Hildur worked closely with the late Jóhann Jóhannsson (composer for The Theory Of Everything and Arrival), co-composing in the movie Mary Magdelene and performed cello on his last solo album Orphée. She also performed on movie scores for The Revenant, Sicario, and Prisoners and for her own solo albums.

Hildur Guðndóttir
Image via Hilduirness.com.

What I find specifically amazing about her work is that the wonders of technology have allowed many composers to be very self-sufficient. Going out to record natural sounds, in combination with your musical abilities, layering all of this with technology can create some of the most beautiful passages of music, and Hildur is at the forefront of this medium in the film industry.

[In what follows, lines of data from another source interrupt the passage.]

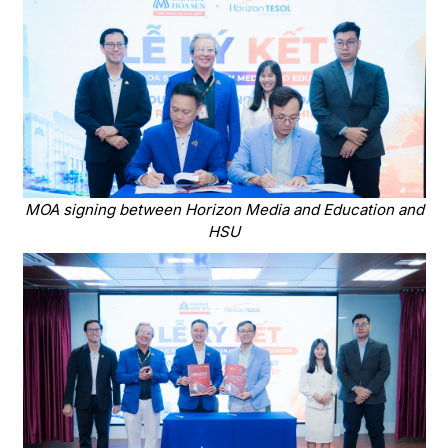
MOA signing between Horizon Media and Education and
HSU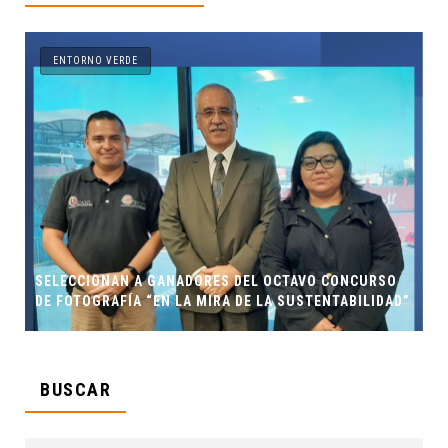
ENTORNO VERDE
SELECCIONAN A GANADORES DEL OCTAVO CONCURSO
DE FOTOGRAFÍA “EN LA MIRA DE LA SUSTENTABILIDAD”
BUSCAR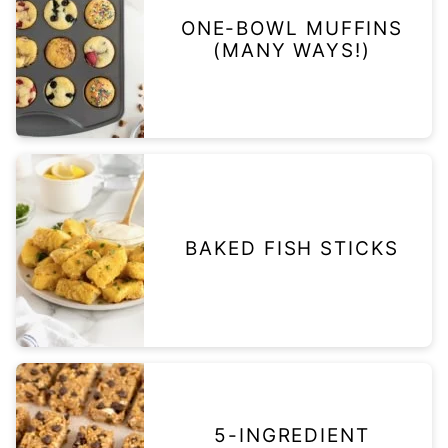
ONE-BOWL MUFFINS
(MANY WAYS!)
BAKED FISH STICKS
5-INGREDIENT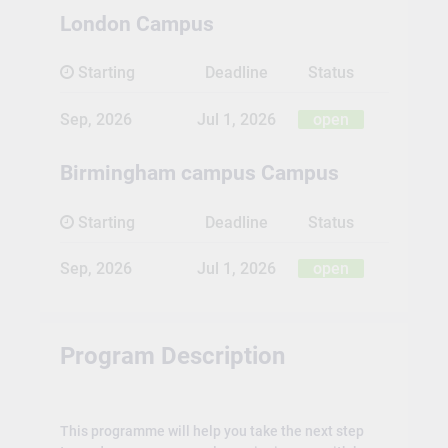
London Campus
Starting
Deadline
Status
Sep, 2026
Jul 1, 2026
open
Birmingham campus Campus
Starting
Deadline
Status
Sep, 2026
Jul 1, 2026
open
Program Description
This programme will help you take the next step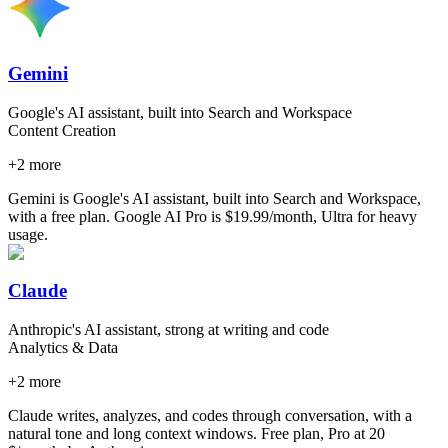
Gemini
Google's AI assistant, built into Search and Workspace
Content Creation
+
2
more
Gemini is Google's AI assistant, built into Search and Workspace,
with a free plan. Google AI Pro is $19.99/month, Ultra for heavy
usage.
Claude
Anthropic's AI assistant, strong at writing and code
Analytics & Data
+
2
more
Claude writes, analyzes, and codes through conversation, with a
natural tone and long context windows. Free plan, Pro at 20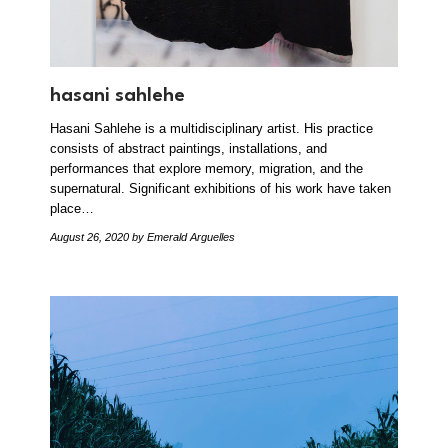
hasani sahlehe
Hasani Sahlehe is a multidisciplinary artist. His practice
consists of abstract paintings, installations, and
performances that explore memory, migration, and the
supernatural. Significant exhibitions of his work have taken
place…
August 26, 2020
by Emerald Arguelles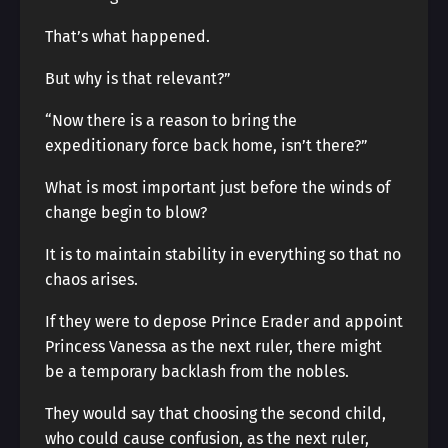
That’s what happened.
But why is that relevant?”
“Now there is a reason to bring the
expeditionary force back home, isn’t there?”
What is most important just before the winds of
change begin to blow?
It is to maintain stability in everything so that no
chaos arises.
If they were to depose Prince Erader and appoint
Princess Vanessa as the next ruler, there might
be a temporary backlash from the nobles.
They would say that choosing the second child,
who could cause confusion, as the next ruler,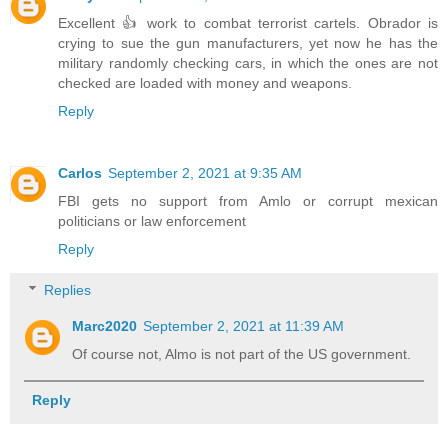
Excellent 👍 work to combat terrorist cartels. Obrador is
crying to sue the gun manufacturers, yet now he has the
military randomly checking cars, in which the ones are not
checked are loaded with money and weapons.
Reply
Carlos
September 2, 2021 at 9:35 AM
FBI gets no support from Amlo or corrupt mexican
politicians or law enforcement
Reply
Replies
Marc2020
September 2, 2021 at 11:39 AM
Of course not, Almo is not part of the US government.
Reply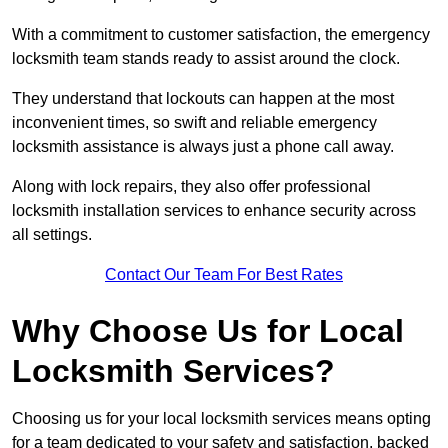
With a commitment to customer satisfaction, the emergency
locksmith team stands ready to assist around the clock.
They understand that lockouts can happen at the most
inconvenient times, so swift and reliable emergency
locksmith assistance is always just a phone call away.
Along with lock repairs, they also offer professional
locksmith installation services to enhance security across
all settings.
Contact Our Team For Best Rates
Why Choose Us for Local
Locksmith Services?
Choosing us for your local locksmith services means opting
for a team dedicated to your safety and satisfaction, backed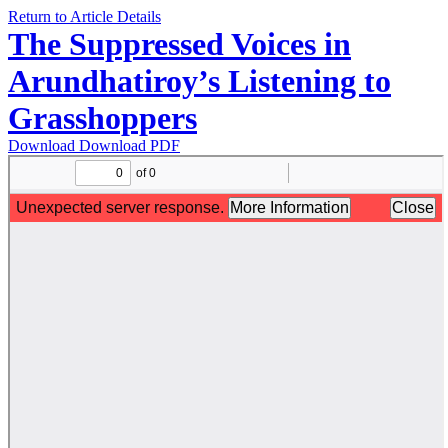
Return to Article Details
The Suppressed Voices in
Arundhatiroy’s Listening to
Grasshoppers
Download
Download PDF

Chernobyl: Beneath the soundtrack

After watching the first episode of the award-winning mini-series, I could have walked away after episode one and still grasped exactly why she won an Emmy and a Grammy award for this monumental soundtrack.

I did a lot of research behind this soundtrack as I was so captivated by the industrial sounds and the unique style she went with. An abandoned power plant in Lithuania was the location for the mini-series. Hildur had the opportunity to record the sounds of this power plant before filming started

In an interview on Score: The Podcast, she shares that every sound heard in the score is from those field recordings. She also shares that she was merely observing and listening to this specific space.

Listening is one of the most important qualities to any creative out there. To a composer, she states how it helps in the process of composing a score to tell a story. Submerging herself in that environment, even wearing the full hazmat suit, worked highly in her favor.

So why is it brilliant?

I am no stranger to compositional techniques that include long, drawn-out drones that slowly develop. But, Hildur reigns supreme in this particular style. Her ability to blend recorded sounds into the scenes makes this score so great. The music becomes part of the scenery but in the most realistic way possible. Those low mechanical rumbles, along with those high ringing frequencies, are heard in most of the score.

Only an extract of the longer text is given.